In fact, we want to do more.
We want to generate new features and to find insights in a data.
And in this lesson,
we will talk about various visualizations that can help us with it.
We will first to see what plots we can draw to explore individual features,
and then we will get to exploration of feature relations.
We'll explore pairs first and then we'll try to find feature groups in a dataset.
First, there is no recipe how you find interesting things in the data.
You should just spend some time looking closely at the data table,
printing it, and examining.
If we found something interesting,
we then can take a closer look.
So, EDA is kind of an art,
but we have a bunch of tools for it which we'll discuss right now.
The first, we can build histograms.
Histograms split feature edge into bins and show how many points fall into each bin.
Note that histograms may be misleading in some cases,
so try to overwrite its number of bins when using it.
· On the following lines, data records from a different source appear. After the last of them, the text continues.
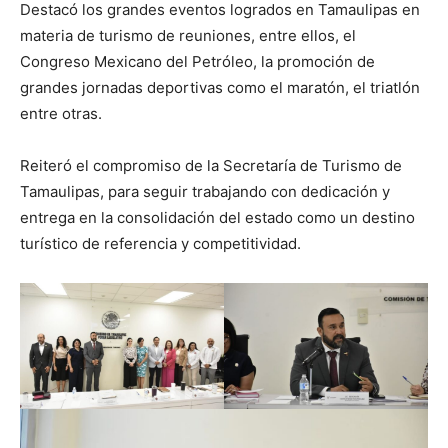
Destacó los grandes eventos logrados en Tamaulipas en
materia de turismo de reuniones, entre ellos, el
Congreso Mexicano del Petróleo, la promoción de
grandes jornadas deportivas como el maratón, el triatlón
entre otras.
Reiteró el compromiso de la Secretaría de Turismo de
Tamaulipas, para seguir trabajando con dedicación y
entrega en la consolidación del estado como un destino
turístico de referencia y competitividad.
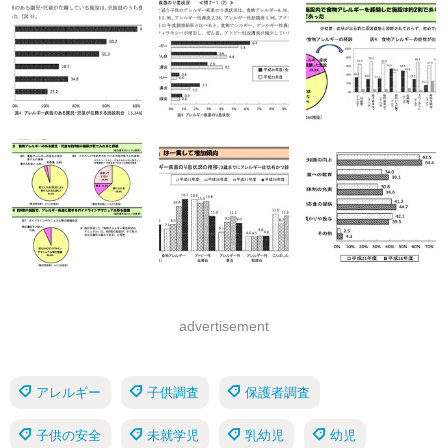
advertisement
アレルギー
子供調査
保護者調査
子供の安全
未就学児
乳幼児
幼児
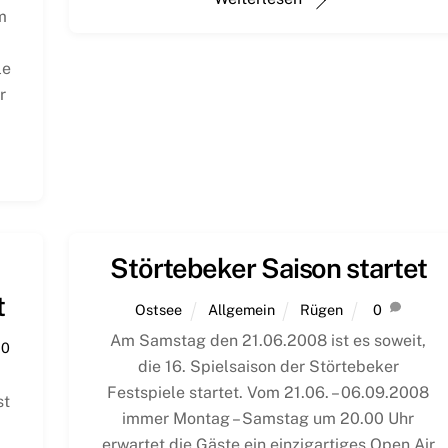
m
le
r
Störtebeker Saison startet
t
Ostsee
Allgemein
Rügen
0
Am Samstag den 21.06.2008 ist es soweit,
0
die 16. Spielsaison der Störtebeker
Festspiele startet. Vom 21.06. – 06.09.2008
st
immer Montag – Samstag um 20.00 Uhr
erwartet die Gäste ein einzigartiges Open Air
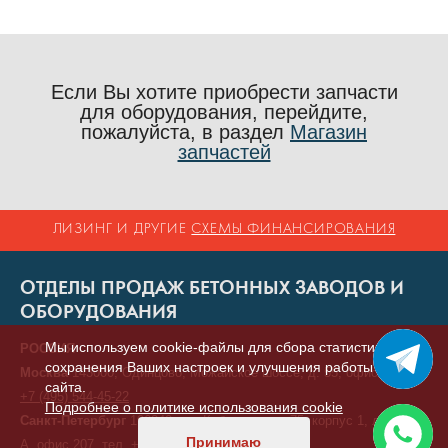
Если Вы хотите приобрести запчасти
для оборудования, перейдите,
пожалуйста, в раздел
Магазин
запчастей
ЛИЗИНГ И ДРУГИЕ
СХЕМЫ ФИНАНСИРОВАНИЯ
ОТДЕЛЫ ПРОДАЖ БЕТОННЫХ ЗАВОДОВ И
ОБОРУДОВАНИЯ
Мы используем cookie-файлы для сбора статистики,
РОССИЯ
сохранения Ваших настроек и улучшения работы
Москва
143000, Одинцово, Можайское шоссе, д. 55, офис 7, тел.
сайта.
+7 (495) 544-45-22
Подробнее о политике использования cookie
Санкт-Петербург
196240, ул. Кубинская, д. 75, корпус 1, литера
Принимаю
А, офис 207, тел.
+7 (812) 414-92-80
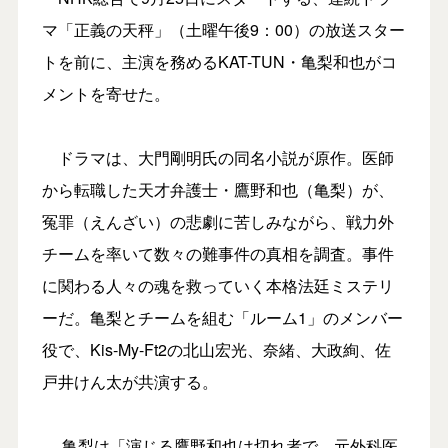
マ「正義の天秤」（土曜午後9：00）の放送スター
トを前に、主演を務めるKAT-TUN・亀梨和也がコ
メントを寄せた。
ドラマは、大門剛明氏の同名小説が原作。医師
から転職した天才弁護士・鷹野和也（亀梨）が、
冤罪（えんざい）の悲劇に苦しみながら、戦力外
チームを率いて数々の難事件の真相を調査。事件
に関わる人々の魂を救っていく本格法廷ミステリ
ーだ。亀梨とチームを組む「ルーム1」のメンバー
役で、Kis-My-Ft2の北山宏光、奈緒、大政絢、佐
戸井けん太が共演する。
亀梨は「演じる鷹野和也は切れ者で、元外科医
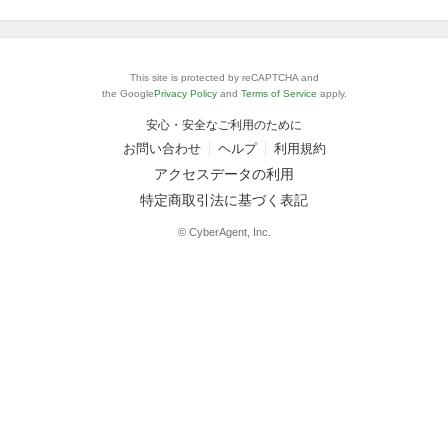
This site is protected by reCAPTCHA and
the Google
Privacy Policy
and
Terms of Service
apply.
安心・安全なご利用のために
お問い合わせ
ヘルプ
利用規約
アクセスデータの利用
特定商取引法に基づく表記
© CyberAgent, Inc.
Also, know that it aggregates in the data,
so we cannot see,
for example, if all the values are unique or there are a lot of repeated values.
Let's see in other example.
The first thing that I want to illustrate here is that histograms can confuse.
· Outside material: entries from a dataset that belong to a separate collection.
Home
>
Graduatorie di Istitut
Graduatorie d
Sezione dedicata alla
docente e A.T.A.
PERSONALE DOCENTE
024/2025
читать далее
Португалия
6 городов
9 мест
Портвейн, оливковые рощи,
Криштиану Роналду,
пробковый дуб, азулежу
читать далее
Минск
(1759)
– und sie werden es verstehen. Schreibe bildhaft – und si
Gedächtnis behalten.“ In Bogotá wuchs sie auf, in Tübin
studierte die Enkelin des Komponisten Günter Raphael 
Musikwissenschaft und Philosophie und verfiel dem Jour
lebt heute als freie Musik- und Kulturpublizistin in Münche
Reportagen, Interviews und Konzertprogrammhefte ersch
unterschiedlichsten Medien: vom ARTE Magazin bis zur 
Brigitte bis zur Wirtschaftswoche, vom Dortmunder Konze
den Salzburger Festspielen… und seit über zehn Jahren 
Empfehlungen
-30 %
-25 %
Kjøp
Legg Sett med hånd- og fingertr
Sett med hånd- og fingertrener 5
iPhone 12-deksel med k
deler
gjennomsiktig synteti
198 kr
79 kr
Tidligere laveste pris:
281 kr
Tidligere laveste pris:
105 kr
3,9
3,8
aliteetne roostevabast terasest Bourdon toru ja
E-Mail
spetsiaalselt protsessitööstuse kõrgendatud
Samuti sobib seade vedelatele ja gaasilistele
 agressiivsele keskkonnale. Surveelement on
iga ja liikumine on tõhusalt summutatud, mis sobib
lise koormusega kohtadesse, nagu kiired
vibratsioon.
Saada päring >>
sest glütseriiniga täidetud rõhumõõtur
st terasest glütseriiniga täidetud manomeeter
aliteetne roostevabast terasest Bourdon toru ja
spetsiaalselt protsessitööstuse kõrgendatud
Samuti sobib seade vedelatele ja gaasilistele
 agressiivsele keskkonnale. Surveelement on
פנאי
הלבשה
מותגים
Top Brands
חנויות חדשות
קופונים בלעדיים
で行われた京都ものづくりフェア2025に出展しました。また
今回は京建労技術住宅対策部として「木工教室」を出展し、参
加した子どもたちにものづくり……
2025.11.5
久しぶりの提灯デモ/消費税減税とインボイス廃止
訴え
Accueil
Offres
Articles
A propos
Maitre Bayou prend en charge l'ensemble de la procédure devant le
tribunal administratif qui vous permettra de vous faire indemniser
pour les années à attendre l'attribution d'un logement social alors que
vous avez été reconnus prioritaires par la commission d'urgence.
Looking at this histogram,
we could probably think that there are a lot of zero values in this feature.
But in fact, if we take logarithm of the values and build histogram again,
we'll clearly see that distribution is
non-degenerate and there are many more distinct values than one.
So my point is never make a conclusion based on a single plot.
If you have a hypothesis,
try to make several different plots to prove it.
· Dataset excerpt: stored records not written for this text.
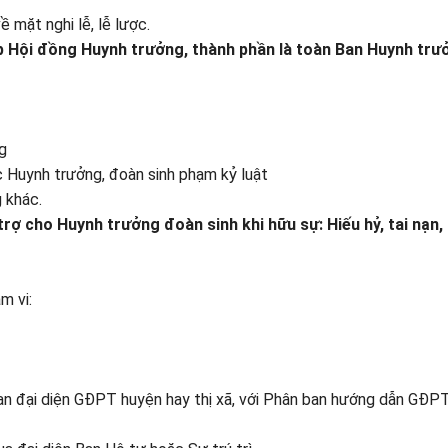
ề mặt nghi lễ, lễ lược.
tập Hội đồng Huynh trưởng, thành phần là toàn Ban Huynh trư
g
c Huynh trưởng, đoàn sinh phạm kỷ luật
g khác.
rợ cho Huynh trưởng đoàn sinh khi hữu sự: Hiếu hỷ, tai nạn
m vi:
an đại diện GĐPT huyện hay thị xã, với Phân ban hướng dẫn GĐPT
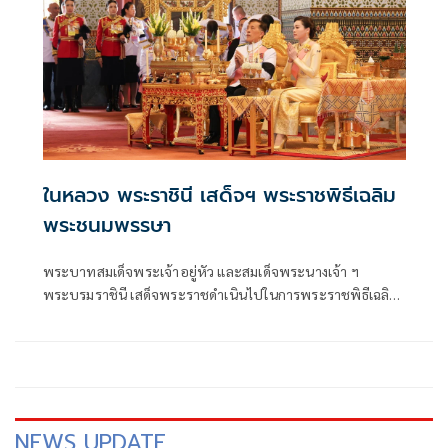
ในหลวง พระราชินี เสด็จฯ พระราชพิธีเฉลิม
พระชนมพรรษา
พระบาทสมเด็จพระเจ้าอยู่หัว และสมเด็จพระนางเจ้า ฯ
พระบรมราชินี เสด็จพระราชดำเนินไปในการพระราชพิธีเฉลิม
พระชนมพรรษา พุทธศักราช 2569 ณ พระที่นั่งอมรินทร
วินิจฉัย พระบรมมหาราชวัง
NEWS UPDATE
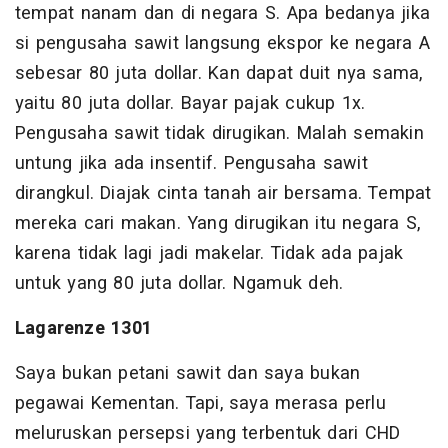
tempat nanam dan di negara S. Apa bedanya jika
si pengusaha sawit langsung ekspor ke negara A
sebesar 80 juta dollar. Kan dapat duit nya sama,
yaitu 80 juta dollar. Bayar pajak cukup 1x.
Pengusaha sawit tidak dirugikan. Malah semakin
untung jika ada insentif. Pengusaha sawit
dirangkul. Diajak cinta tanah air bersama. Tempat
mereka cari makan. Yang dirugikan itu negara S,
karena tidak lagi jadi makelar. Tidak ada pajak
untuk yang 80 juta dollar. Ngamuk deh.
Lagarenze 1301
Saya bukan petani sawit dan saya bukan
pegawai Kementan. Tapi, saya merasa perlu
meluruskan persepsi yang terbentuk dari CHD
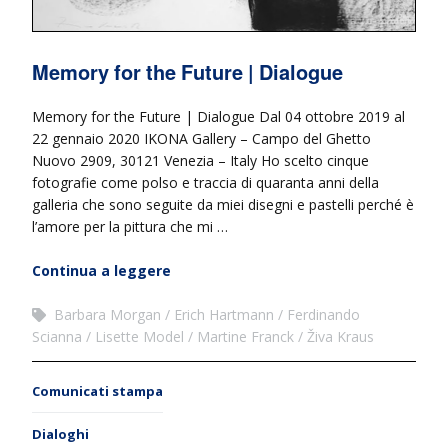
Memory for the Future | Dialogue
Memory for the Future | Dialogue Dal 04 ottobre 2019 al
22 gennaio 2020 IKONA Gallery – Campo del Ghetto
Nuovo 2909, 30121 Venezia – Italy Ho scelto cinque
fotografie come polso e traccia di quaranta anni della
galleria che sono seguite da miei disegni e pastelli perché è
l’amore per la pittura che mi …
Continua a leggere
Barbara Morgan
Erich Hartmann
Ferdinando
Scianna
Lisette Model
Martine Franck
Živa Kraus
Comunicati stampa
Dialoghi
The second interesting thing here is that peak.
What is it?
It turns out that the peak is located exactly at the mean value of this feature.
Seems like organizers filled the missing values with the mean values for us.
So, now we understand that values were originally missing.
How can we use this information?
We can replace the missing values we found with not numbers, nulls again.
For example, [inaudible] has a special algorithm that can fill missing values on its own and so,
maybe [inaudible] will benefit from explicit missing values.
Or we can fill the missing values with something other than feature mean,
for example, with -999.
Or we can generate a new feature which will indicate that the value was missing.
This can be particularly useful for linear models.
We can also build the plot where on X axis,
we have a row index,
and on the Y axis, we have feature values.
It is convenient not to connect points with
line segments but only draw them with circles.
Now, if we observe horizontal lines on this kind of plot,
we understand there are a lot of repeated values in this feature.
Also, note the randomness over the indices.
That is, we see some horizontal patterns but no vertical ones.
It means that the data is properly shuffled.
We can also color code the points according to their labels.
Here, we see that the feature is quite
good as it presumably gives a nice class separation.
And also, we clearly see that the data is not shuffled here.
It is, in fact, sorted by class label.
It is useful to examine statistics with Pandas' describe function.
You can see examples of its output on the screenshot.
It gives you information about mean,
standard deviation, and several percentiles of the feature distribution.
Of course, you can manually compute those statistics.
In Pandas' nan type,
you can find functions named by statistics they compute.
Mean for mean value, var for variance,
and so on, but it's really convenient to have them all in once.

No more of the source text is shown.